Let's Think About It


Meditation is practiced around the world for a variety of reasons such, as to attain religious enlightenment, or perhaps stress reduction, or just for relaxation. A pre-publication report of Zoran Josipovic’s studies of the brain activity of meditating Buddhist monks using fMRI pictures is now available (1). Twenty monks took part, well actually twenty-one as Josipovic is a part-time Buddhist monk, and they were all well practiced in mediation techniques. An essential requirement as the equipment is both claustrophobic and noisy. A state of panic is easier to achieve than a state of nonduality or oneness with the world.

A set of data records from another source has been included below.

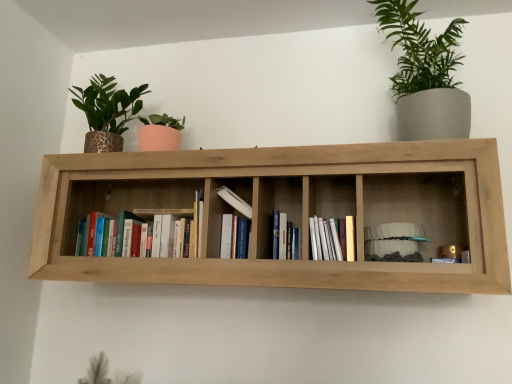 Question: Which direction should I rotate to look at hardcover books at center, which ranks as the fifth book in right-to-left order?

Choices:
 (A) left
 (B) right

Answer: (A)

Question: From the image's perspective, does hardcover book at center, marked as the third book in a right-to-left arrangement, appear higher than hardcover books at center, which ranks as the fifth book in right-to-left order?

Choices:
 (A) no
 (B) yes

Answer: (A)

Question: Can you confirm if hardcover book at center, marked as the third book in a right-to-left arrangement, is wider than hardcover books at center, which ranks as the fifth book in right-to-left order?

Choices:
 (A) yes
 (B) no

Answer: (B)

Question: Considering the relative positions of hardcover book at center, which is the 3th book in left-to-right order, and hardcover books at center, the first book positioned from the left, in the image provided, is hardcover book at center, which is the 3th book in left-to-right order, to the right of hardcover books at center, the first book positioned from the left, from the viewer's perspective?

Choices:
 (A) no
 (B) yes

Answer: (B)

Question: From the image's perspective, is hardcover book at center, which is the 3th book in left-to-right order, beneath hardcover books at center, which ranks as the fifth book in right-to-left order?

Choices:
 (A) no
 (B) yes

Answer: (B)

Question: Are hardcover book at center, which is the 3th book in left-to-right order, and hardcover books at center, which ranks as the fifth book in right-to-left order, beside each other?

Choices:
 (A) yes
 (B) no

Answer: (B)

Question: Is white matte stack of plates at right, arranged as the 5th book when viewed from the left, not close to white matte book at center, which appears as the 4th book when viewed from the right?

Choices:
 (A) no
 (B) yes

Answer: (A)

Question: Is white matte stack of plates at right, arranged as the 5th book when viewed from the left, closer to the viewer compared to white matte book at center, the 2th book viewed from the left?

Choices:
 (A) no
 (B) yes

Answer: (B)

Question: Considering the relative sizes of white matte stack of plates at right, marked as the 1th book in a right-to-left arrangement, and white matte book at center, the 2th book viewed from the left, in the image provided, is white matte stack of plates at right, marked as the 1th book in a right-to-left arrangement, taller than white matte book at center, the 2th book viewed from the left,?

Choices:
 (A) no
 (B) yes

Answer: (A)

Question: Does white matte stack of plates at right, marked as the 1th book in a right-to-left arrangement, turn towards white matte book at center, the 2th book viewed from the left?

Choices:
 (A) yes
 (B) no

Answer: (B)

Question: From a real-world perspective, is white matte stack of plates at right, marked as the 1th book in a right-to-left arrangement, located beneath white matte book at center, which appears as the 4th book when viewed from the right?

Choices:
 (A) no
 (B) yes

Answer: (B)

Question: Is white matte stack of plates at right, arranged as the 5th book when viewed from the left, not within white matte book at center, the 2th book viewed from the left?

Choices:
 (A) no
 (B) yes

Answer: (B)

Question: From a real-world perspective, is hardcover books at center, the first book positioned from the left, under white paper at center, positioned as the fourth book in left-to-right order?

Choices:
 (A) no
 (B) yes

Answer: (A) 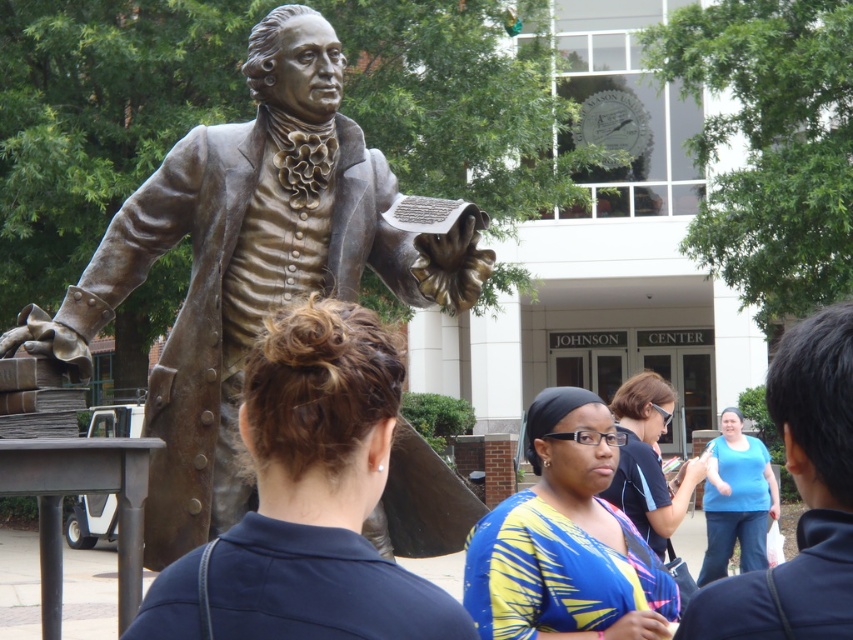 You are standing in a park and see the bronze statue at left. If you want to take a photo of it from the front, where should you position yourself relative to the statue?

To take a photo of the bronze statue at left from the front, you should position yourself directly in front of it, facing the statue. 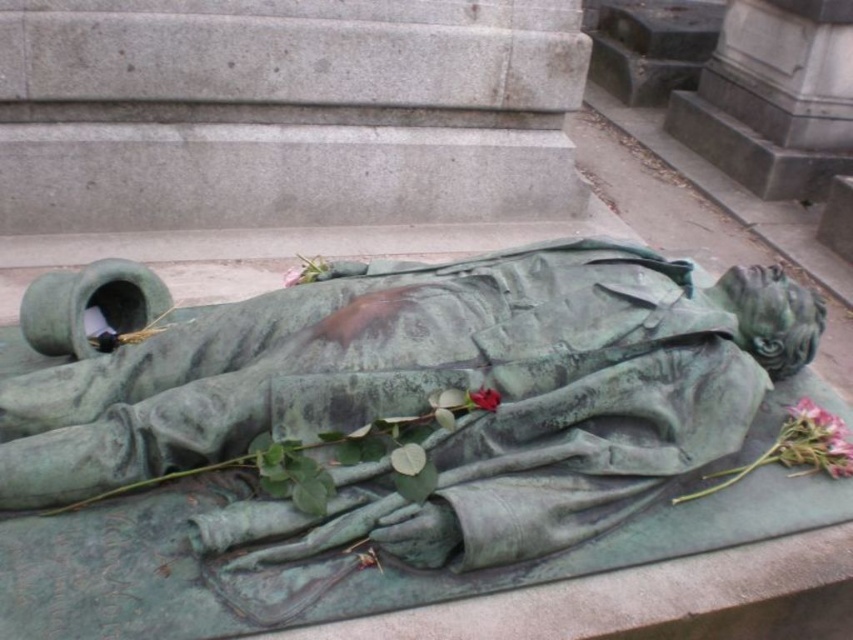 Question: Can you confirm if pink matte rose at lower right is smaller than matte green rose at center?

Choices:
 (A) no
 (B) yes

Answer: (A)

Question: Which point appears closest to the camera in this image?

Choices:
 (A) click(x=471, y=468)
 (B) click(x=495, y=394)

Answer: (A)

Question: Which point appears closest to the camera in this image?

Choices:
 (A) (479, 404)
 (B) (811, 449)

Answer: (A)

Question: Does green patina statue at center appear over pink matte rose at lower right?

Choices:
 (A) yes
 (B) no

Answer: (A)

Question: Which point is closer to the camera?

Choices:
 (A) (479, 392)
 (B) (402, 307)

Answer: (A)

Question: Is green patina statue at center to the left of pink matte rose at lower right from the viewer's perspective?

Choices:
 (A) yes
 (B) no

Answer: (A)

The equipment tracks blood flow, and highlights the localized regional activity, indicating the activated neural network. Our extrinsic network is the one that we use when we are interacting with our environment, such as pecking away at our keyboards attempting to process words that may have resulted from the activity of our intrinsic network while we were self-absorbed and worrying about our emotional state. Apparently, we manage to juggle the activity on these two networks fairly effectively. Most of the time anyway, we are able switch back and forth from one to the other. The skilled amongst us can compose an emotional journalistic piece about, say a royal wedding, and type it out in gobbets of high prose.

Interestingly, the Buddhist monks, when meditating, can keep both networks activated simultaneously so they no longer switch back and forth. At this point they have attained a feeling of oneness with the world.

Our intrinsic network is important to us. It’s where we hide when we’re bored and find that we have been daydreaming at an interminable meeting or some such other daily joy. It tells us who we are.

Daydreaming is an active activity – we are wide-awake after all. However, wide-awake is not as clearly defined as we might think. Tononi at al from U Wisconsin-Madison, has studied rats with electrode arrays implanted in their brains as well as taking EEGs (2). They showed that some neurons switched off for a rest and then back on. The more sleep deprived the rats were, the larger the off-fraction. Also the more inefficient the rats were at performing their given task.

It would be interesting to know if sleep deprivation effects the extrinsic network more than the intrinsic network, or if it affects both networks to the same extent. If it’s the former, would that make it easier to reach a state of oneness when meditating?